### Your task
Return each line of the entries that holds the string "Читать".

### Data under study
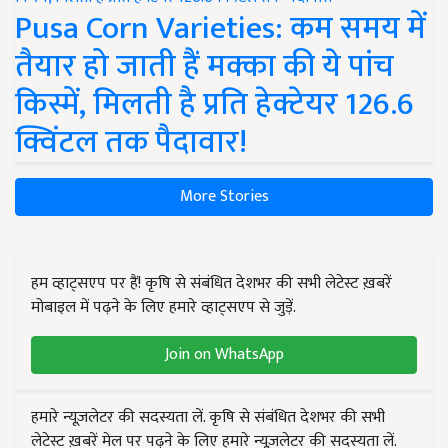
Pusa Corn Varieties: कम समय में
तैयार हो जाती हैं मक्का की ये पांच
किस्में, मिलती है प्रति हेक्टेयर 126.6
क्विंटल तक पैदावार!
More Stories
हम व्हाट्सएप पर हैं! कृषि से संबंधित देशभर की सभी लेटेस्ट ख़बरें
मोबाइल में पढ़ने के लिए हमारे व्हाट्सएप से जुड़ें.
Join on WhatsApp
हमारे न्यूज़लेटर की सदस्यता लें. कृषि से संबंधित देशभर की सभी
लेटेस्ट ख़बरें मेल पर पढ़ने के लिए हमारे न्यूज़लेटर की सदस्यता लें.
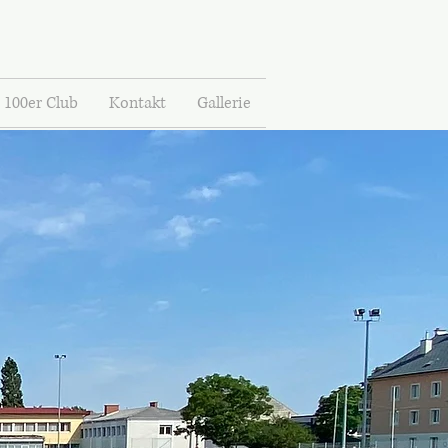
100er Club
Kontakt
Gallerie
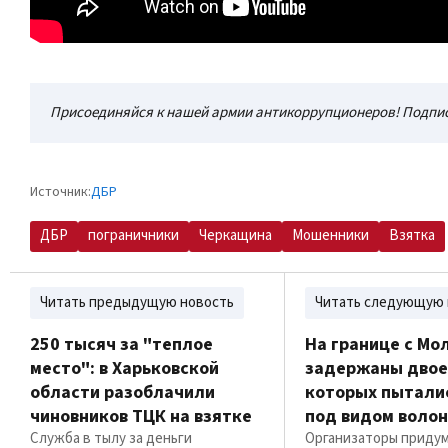
Присоединяйся к нашей армии антикоррупционеров! Подпис
Источник:
ДБР
ДБР
пограничники
Черкащина
Мошенники
Взятка
Читать предыдущую новость
Читать следующую 
250 тысяч за "теплое
На границе с Мо
место": в Харьковской
задержаны двое
области разоблачили
которых пытали
чиновников ТЦК на взятке
под видом воло
Служба в тылу за деньги
Организаторы придум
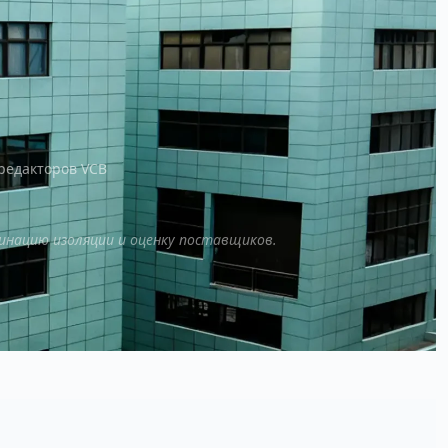
редакторов VCB
динацию изоляции и оценку поставщиков.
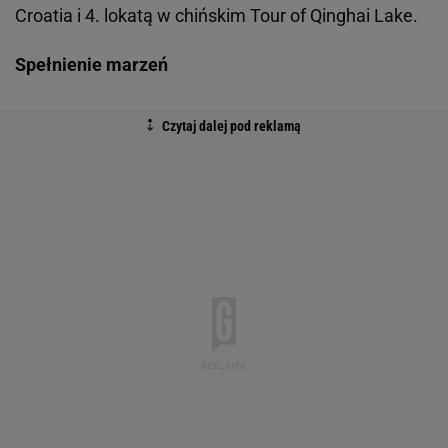
Croatia i 4. lokatą w chińskim Tour of Qinghai Lake.
Spełnienie marzeń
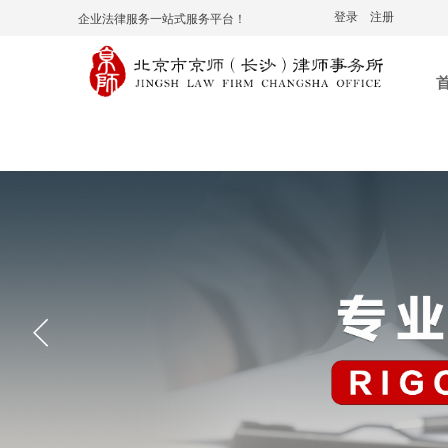
登录
|
注册
企业法律服务一站式服务平台！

### Response area
Читать предыдущую новость
Читать следующую 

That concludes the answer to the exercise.